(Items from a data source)
+---+

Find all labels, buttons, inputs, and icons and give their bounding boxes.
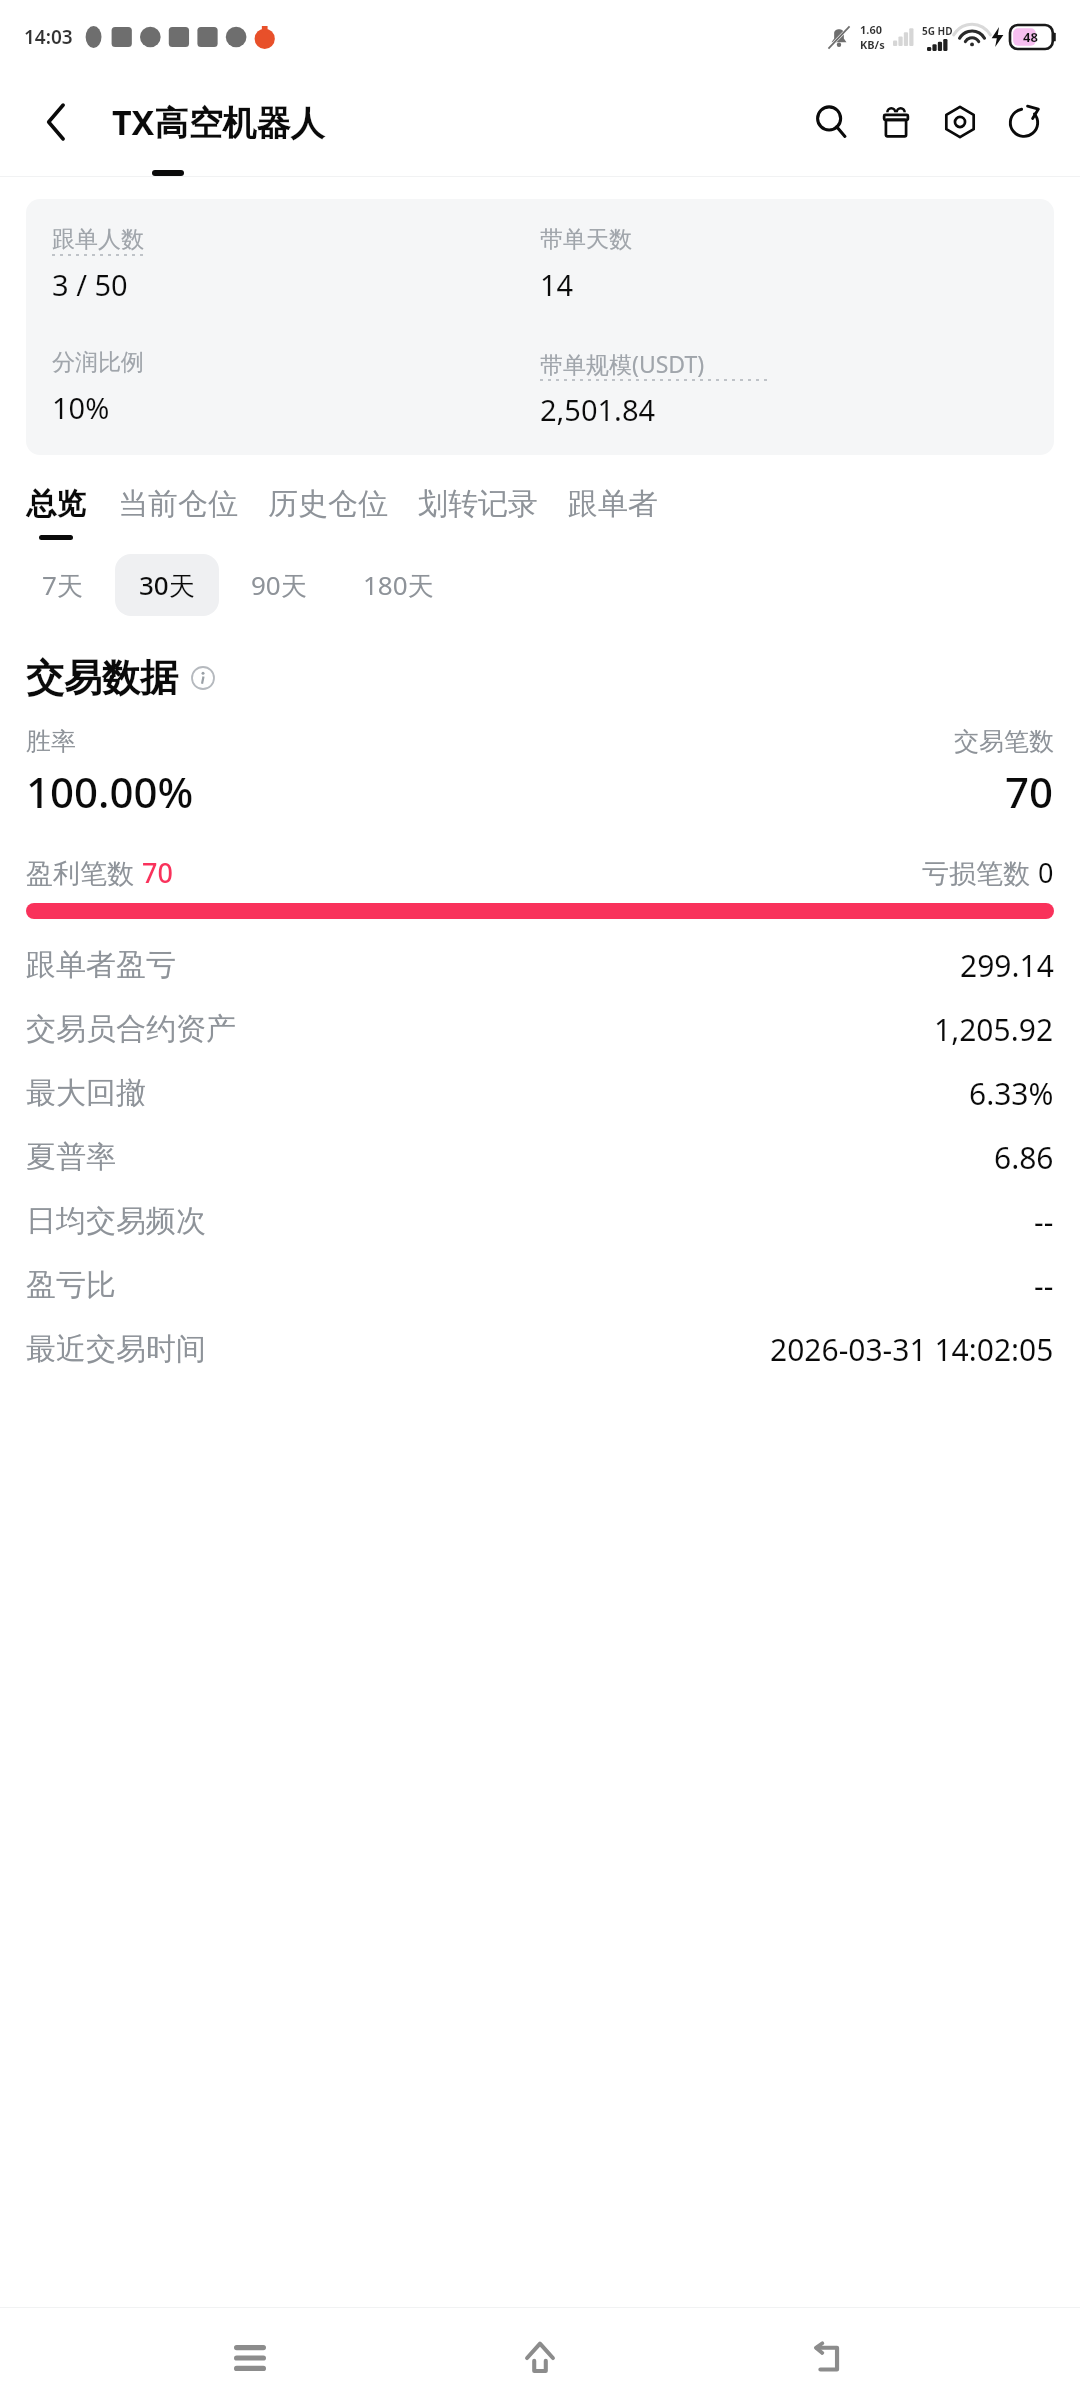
button[interactable]: 180天 — [339, 554, 458, 616]
staticText: 跟单者 — [568, 485, 658, 523]
staticText: 日均交易频次 — [26, 1202, 206, 1240]
staticText: 跟单人数 — [52, 225, 144, 254]
staticText: 带单天数 — [540, 225, 632, 254]
button[interactable]: 日均交易频次 — [26, 1189, 1054, 1253]
button[interactable]: Share — [1002, 100, 1046, 144]
staticText: 最近交易时间 — [26, 1330, 206, 1368]
button[interactable]: Back — [790, 2318, 870, 2398]
button[interactable]: 跟单者 — [568, 485, 658, 535]
staticText: 2026-03-31 14:02:05 — [770, 1329, 1054, 1370]
button[interactable]: 7天 — [18, 554, 107, 616]
staticText: 100.00% — [26, 763, 194, 820]
button[interactable]: 交易员合约资产 — [26, 997, 1054, 1061]
staticText: 最大回撤 — [26, 1074, 146, 1112]
staticText: 当前仓位 — [118, 485, 238, 523]
staticText: 分润比例 — [52, 348, 144, 377]
button[interactable]: 盈亏比 — [26, 1253, 1054, 1317]
button[interactable]: 历史仓位 — [268, 485, 388, 535]
staticText: 总览 — [26, 485, 86, 523]
staticText: 夏普率 — [26, 1138, 116, 1176]
staticText: 180天 — [363, 567, 434, 603]
button[interactable]: 夏普率 — [26, 1125, 1054, 1189]
staticText: 2,501.84 — [540, 390, 656, 429]
staticText: 70 — [142, 854, 173, 891]
button[interactable]: Settings — [938, 100, 982, 144]
staticText: 70 — [1005, 763, 1054, 820]
button[interactable]: 最近交易时间 — [26, 1317, 1054, 1381]
staticText: TX高空机器人 — [112, 99, 325, 145]
button[interactable]: 划转记录 — [418, 485, 538, 535]
button[interactable]: 跟单者盈亏 — [26, 933, 1054, 997]
staticText: 划转记录 — [418, 485, 538, 523]
staticText: 5G HD — [922, 24, 953, 38]
button[interactable]: Recents — [210, 2318, 290, 2398]
staticText: 1,205.92 — [934, 1009, 1054, 1050]
button[interactable]: Search — [810, 100, 854, 144]
button[interactable]: Home — [500, 2318, 580, 2398]
staticText: 交易员合约资产 — [26, 1010, 236, 1048]
staticText: -- — [1034, 1265, 1054, 1306]
staticText: -- — [1034, 1201, 1054, 1242]
button[interactable]: Rewards — [874, 100, 918, 144]
button[interactable]: 最大回撤 — [26, 1061, 1054, 1125]
staticText: 1.60 — [860, 22, 882, 37]
staticText: 90天 — [251, 567, 307, 603]
staticText: 盈利笔数 — [26, 854, 142, 891]
staticText: 带单规模(USDT) — [540, 348, 705, 379]
staticText: 7天 — [42, 567, 83, 603]
staticText: KB/s — [860, 37, 885, 52]
staticText: 14:03 — [24, 24, 73, 50]
button[interactable]: 90天 — [227, 554, 331, 616]
staticText: 交易数据 — [26, 654, 178, 702]
staticText: 历史仓位 — [268, 485, 388, 523]
staticText: 盈亏比 — [26, 1266, 116, 1304]
staticText: 30天 — [139, 567, 195, 603]
button[interactable]: Back — [46, 100, 90, 144]
staticText: 10% — [52, 388, 110, 427]
staticText: 跟单者盈亏 — [26, 946, 176, 984]
staticText: 0 — [1038, 854, 1054, 891]
button[interactable]: 30天 — [115, 554, 219, 616]
button[interactable]: 总览 — [26, 485, 86, 540]
button[interactable]: 当前仓位 — [118, 485, 238, 535]
staticText: 48 — [1023, 28, 1038, 46]
staticText: 14 — [540, 265, 574, 304]
staticText: 299.14 — [960, 945, 1054, 986]
staticText: 交易笔数 — [954, 726, 1054, 757]
button[interactable]: Info — [190, 665, 216, 691]
staticText: 3 / 50 — [52, 265, 128, 304]
staticText: 6.33% — [969, 1073, 1054, 1114]
staticText: 6.86 — [994, 1137, 1054, 1178]
staticText: 胜率 — [26, 726, 76, 757]
staticText: 亏损笔数 — [922, 854, 1038, 891]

+---+

Exercise directions: Read the data above. Pull out each line in which the string "跟单者盈亏" appears.

Response to the task:
button[interactable]: 跟单者盈亏 — [26, 933, 1054, 997]
staticText: 跟单者盈亏 — [26, 946, 176, 984]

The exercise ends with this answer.